**WHAT YOU HAVE TO DO**
Check each line of the data below for the word "있습니다". How many lines have it? Answer with the number alone.

**DATA EXTRACT**
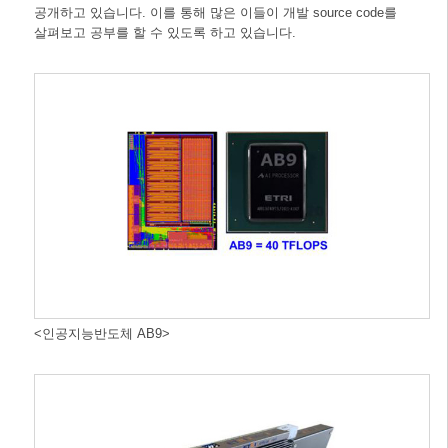
공개하고 있습니다. 이를 통해 많은 이들이 개발 source code를
살펴보고 공부를 할 수 있도록 하고 있습니다.
<인공지능반도체 AB9>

**OUTPUT OF THE EXERCISE**
2